I haven’t had much time to wander around and get lost in the city but hopefully the coming days will change that.
All the best to  you reader, wherever you are.

StreetsofMerda

StreetsofMerda2

Post work drink

I’ve caught these farmers just outside of “Blanca Flor” with a couple of post work brewskis next to this old beetle. I snapped this photo and then moved a bit closer for another shot. By then one of the farmers had noticed me and lets say the shot that followed isn’t exactly G rated 🙂

My experience in Mexico might be a little uncommon as I spend a fair share of my time in places where a large part lives off social programs or doesn’t own a proper toilet. I’m sure the things I learn aren’t true to all of Mexico, however, from my experience in Campeche getting alcohol in certain parts isn’t very straightforward. First there is an issue of getting a licence. A lot of businesses in small towns don’t even bother getting one. And then in the state of Campeche, there is also a fairly strict time limit that goes along with the license (apparently similar laws apply in other states). What’s slightly surprising (I don’t mean any disrespect) is that most places I’ve come across actually follow this law. But as usual, one finds a way with time.
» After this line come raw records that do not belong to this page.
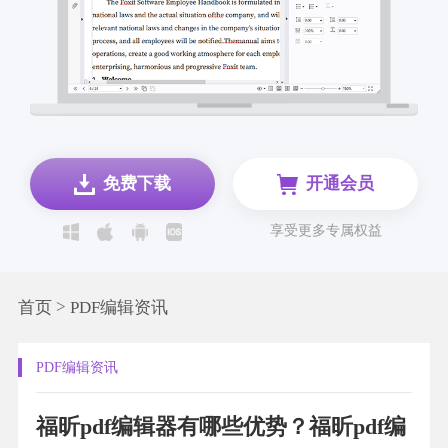
免费下载
开通会员
享受更多专属权益
>
首页
PDF编辑资讯
PDF编辑资讯
福昕pdf编辑器有哪些优势？福昕pdf编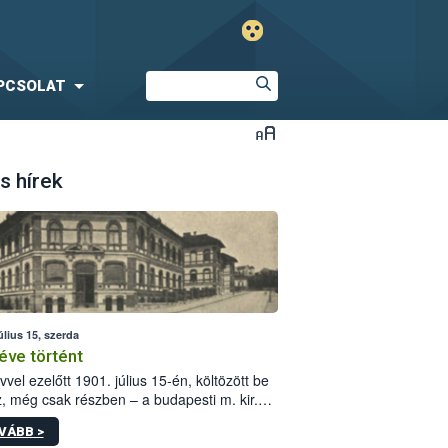
PCSOLAT
s hírek
úlius 15, szerda
éve történt
vvel ezelőtt 1901. július 15-én, költözött be
z, még csak részben – a budapesti m. kir.
i vetőmagvizsgáló állomás a Kis Rókus utca
VÁBB >
ám alatti, Czigler Győző által tervezett új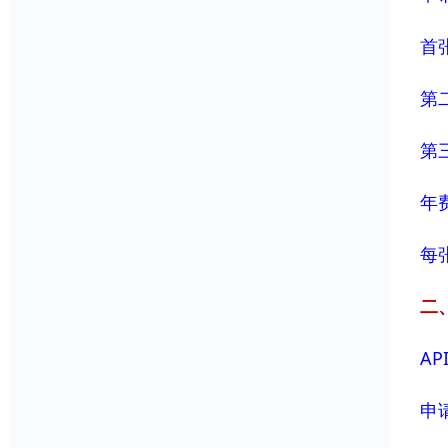
首
第
第
年
每
二
AP
申请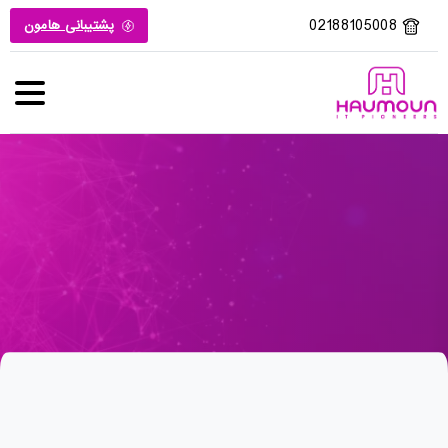
02188105008
پشتیبانی هامون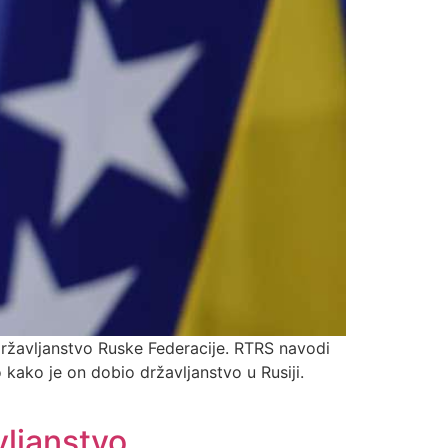
 državljanstvo Ruske Federacije. RTRS navodi
 kako je on dobio državljanstvo u Rusiji.
vljanstvo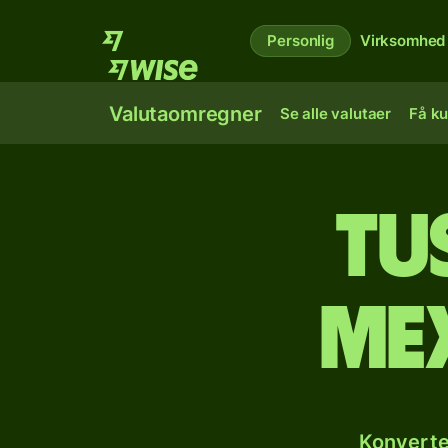
Personlig
Virksomhed
Valutaomregner
Se alle valutaer
Få ku
tu
me
Konverte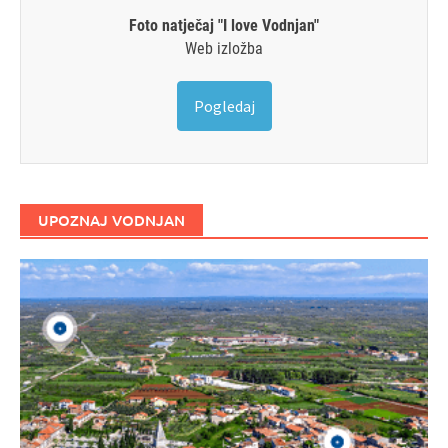
Foto natječaj "I love Vodnjan"
Web izložba
Pogledaj
UPOZNAJ VODNJAN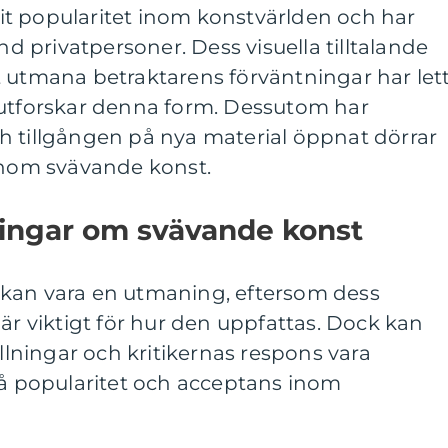
t popularitet inom konstvärlden och har
and privatpersoner. Dess visuella tilltalande
t utmana betraktarens förväntningar har let
rer utforskar denna form. Dessutom har
h tillgången på nya material öppnat dörrar
 inom svävande konst.
ningar om svävande konst
kan vara en utmaning, eftersom dess
 är viktigt för hur den uppfattas. Dock kan
ällningar och kritikernas respons vara
på popularitet och acceptans inom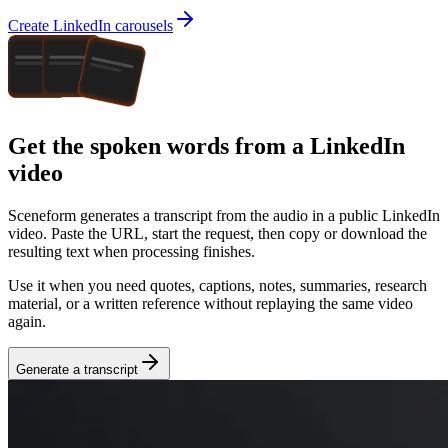
Create LinkedIn carousels
Get the spoken words from a LinkedIn
video
Sceneform generates a transcript from the audio in a public
LinkedIn
video
. Paste the URL, start the request, then copy or download the
resulting text when processing finishes.
Use it when you need quotes, captions, notes, summaries, research
material, or a written reference without replaying the same video
again.
Generate a transcript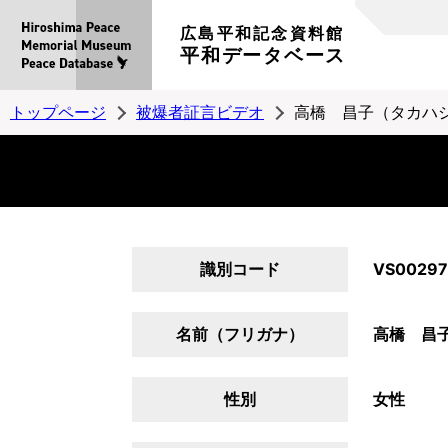
広島平和記念資料館
平和データベース
トップページ
被爆者証言ビデオ
高橋 昌子（タカハ
識別コード
VS00297
名前（フリガナ）
高橋 昌
性別
女性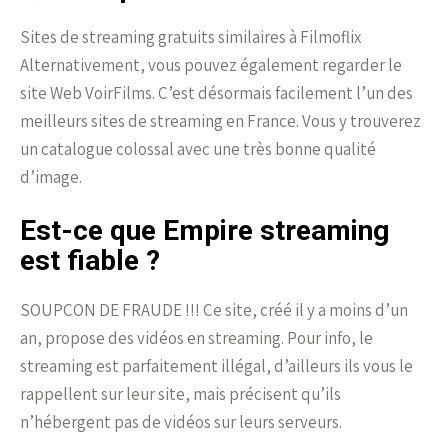
Sites de streaming gratuits similaires à Filmoflix
Alternativement, vous pouvez également regarder le
site Web VoirFilms. C’est désormais facilement l’un des
meilleurs sites de streaming en France. Vous y trouverez
un catalogue colossal avec une très bonne qualité
d’image.
Est-ce que Empire streaming
est fiable ?
SOUPÇON DE FRAUDE !!! Ce site, créé il y a moins d’un
an, propose des vidéos en streaming. Pour info, le
streaming est parfaitement illégal, d’ailleurs ils vous le
rappellent sur leur site, mais précisent qu’ils
n’hébergent pas de vidéos sur leurs serveurs.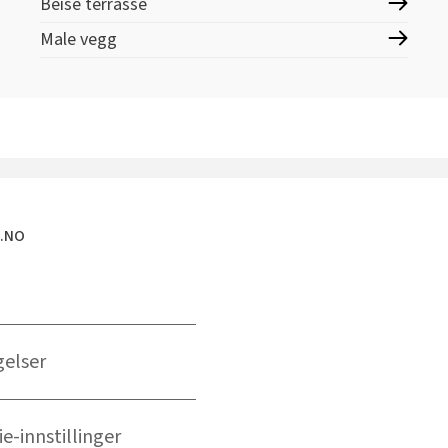
Beise terrasse
Male vegg
E.NO
gelser
e-innstillinger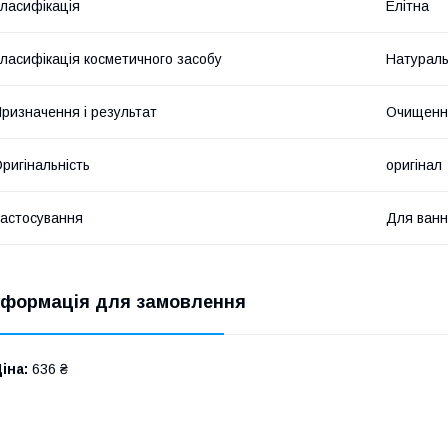
ласифікація
Елітна
ласифікація косметичного засобу
Натурал
ризначення і результат
Очищення
ригінальність
оригінал
астосування
Для ванн
нформація для замовлення
іна:
636 ₴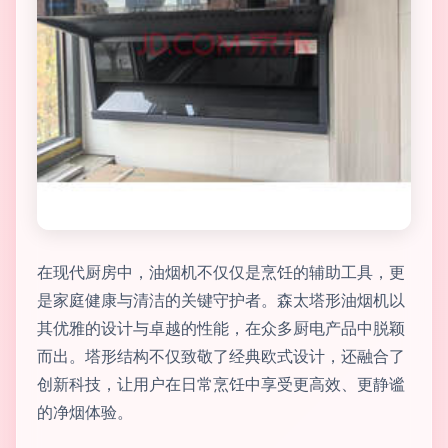
在现代厨房中，油烟机不仅仅是烹饪的辅助工具，更
是家庭健康与清洁的关键守护者。森太塔形油烟机以
其优雅的设计与卓越的性能，在众多厨电产品中脱颖
而出。塔形结构不仅致敬了经典欧式设计，还融合了
创新科技，让用户在日常烹饪中享受更高效、更静谧
的净烟体验。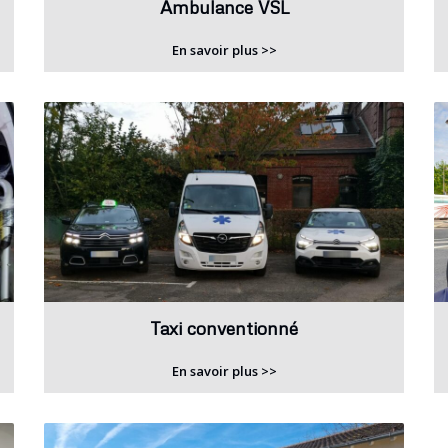
Ambulance VSL
En savoir plus >>
Taxi conventionné
En savoir plus >>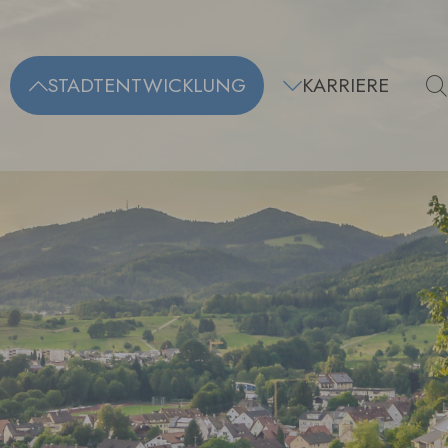
STADTENTWICKLUNG
KARRIERE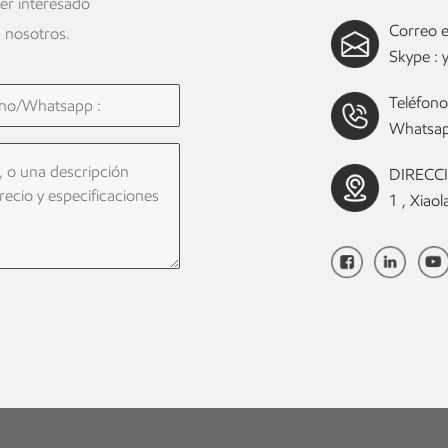
ier interesado
Correo e
 nosotros.
Skype :
Teléfono
Whatsap
DIRECCIÓ
1 , Xia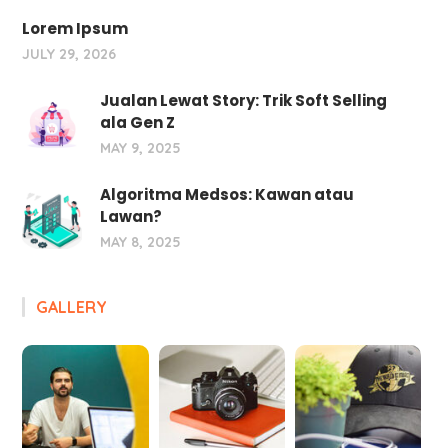
Lorem Ipsum
JULY 29, 2026
Jualan Lewat Story: Trik Soft Selling
ala Gen Z
MAY 9, 2025
Algoritma Medsos: Kawan atau
Lawan?
MAY 8, 2025
GALLERY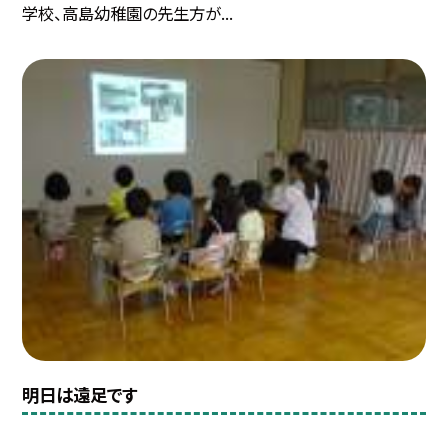
学校、高島幼稚園の先生方が...
明日は遠足です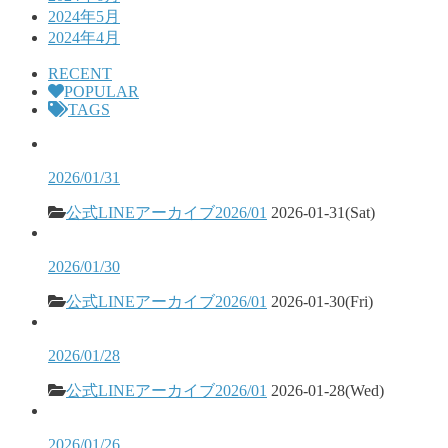
2024年5月
2024年4月
RECENT
POPULAR
TAGS
2026/01/31
公式LINEアーカイブ2026/01
2026-01-31(Sat)
2026/01/30
公式LINEアーカイブ2026/01
2026-01-30(Fri)
2026/01/28
公式LINEアーカイブ2026/01
2026-01-28(Wed)
2026/01/26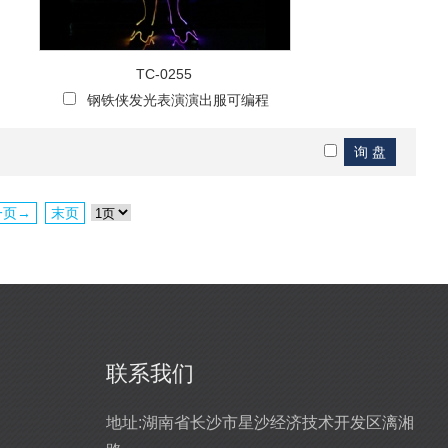
TC-0255
钢铁侠发光表演演出服可编程
一页→
末页
联系我们
台服
led发光高跷表演舞台服
地址:
湖南省长沙市星沙经济技术开发区漓湘
2019-08-13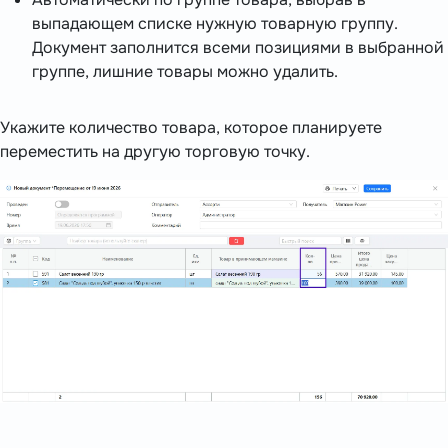
выпадающем списке нужную товарную группу.
Документ заполнится всеми позициями в выбранной
группе, лишние товары можно удалить.
Укажите количество товара, которое планируете
переместить на другую торговую точку.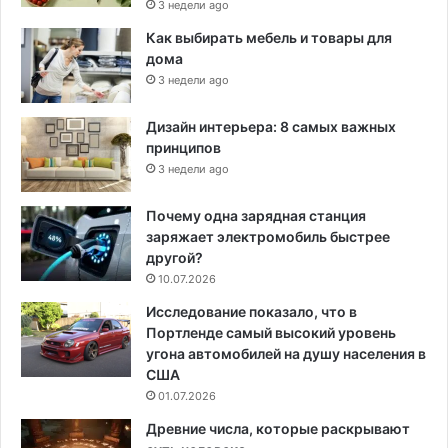
3 недели ago
Как выбирать мебель и товары для
дома
3 недели ago
Дизайн интерьера: 8 самых важных
принципов
3 недели ago
Почему одна зарядная станция
заряжает электромобиль быстрее
другой?
10.07.2026
Исследование показало, что в
Портленде самый высокий уровень
угона автомобилей на душу населения в
США
01.07.2026
Древние числа, которые раскрывают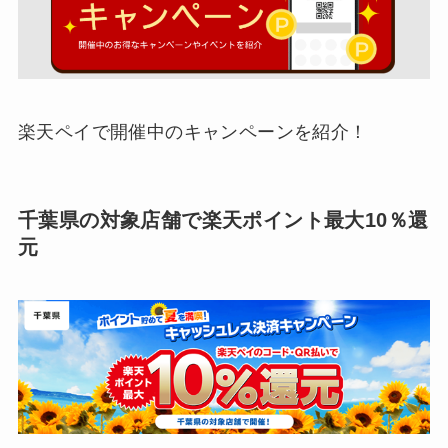
楽天ペイで開催中のキャンペーンを紹介！
千葉県の対象店舗で楽天ポイント最大10％還
元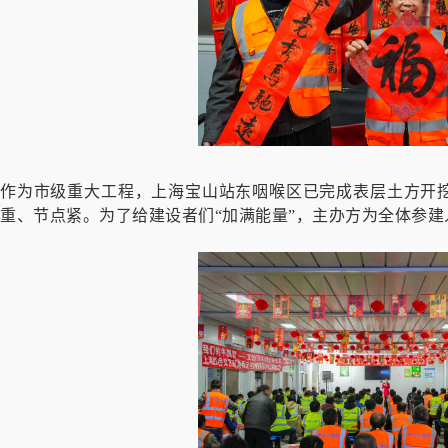
作为市级重大工程，上海宝山站东咽喉区已完成表层土方开
重、节点紧。为了给建设者们“加满能量”，主办方为全体参建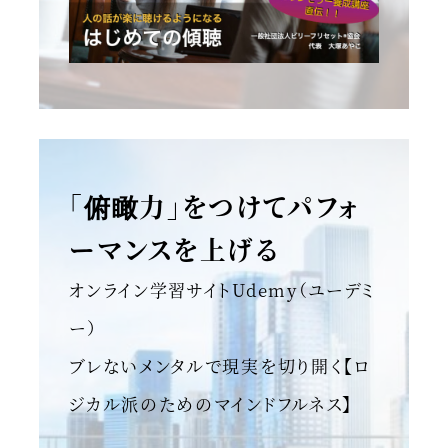
「俯瞰力」をつけてパフォ
ーマンスを上げる
オンライン学習サイトUdemy（ユーデミ
ー）
ブレないメンタルで現実を切り開く【ロ
ジカル派のためのマインドフルネス】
With no signs or any sort of official directions Blanca Flor proved to be an absolute pain to find. As much as google is useful in bigger cities it’s completely useless in a lot of other parts of the world. Getting directions in Campeche has been an “experience”. People either don’t want to admit they don’t know the way and send you nobody knows where or they try to replicate a series of twists and turns with their arms. Not very effective if your arm doesn’t bend in 6 different places. “Stop by the bush after the curve” on a road full of bushes and curves isn’t very helpful either. But after countless of u-turns and dozen of “turn here, turn there”s we’ve pinpointed the location by the foolproof method of trial error. As a result we didn’t manage to get what we had wanted in the village and a man did show me his crutch. But it was a place to see anyways. What’s the point of an adventure if everything goes as planned.

All the best to you reader, and when you take your shower today remember that there is a family in northern campeche without a clean place to poo. But they do have satellite TV.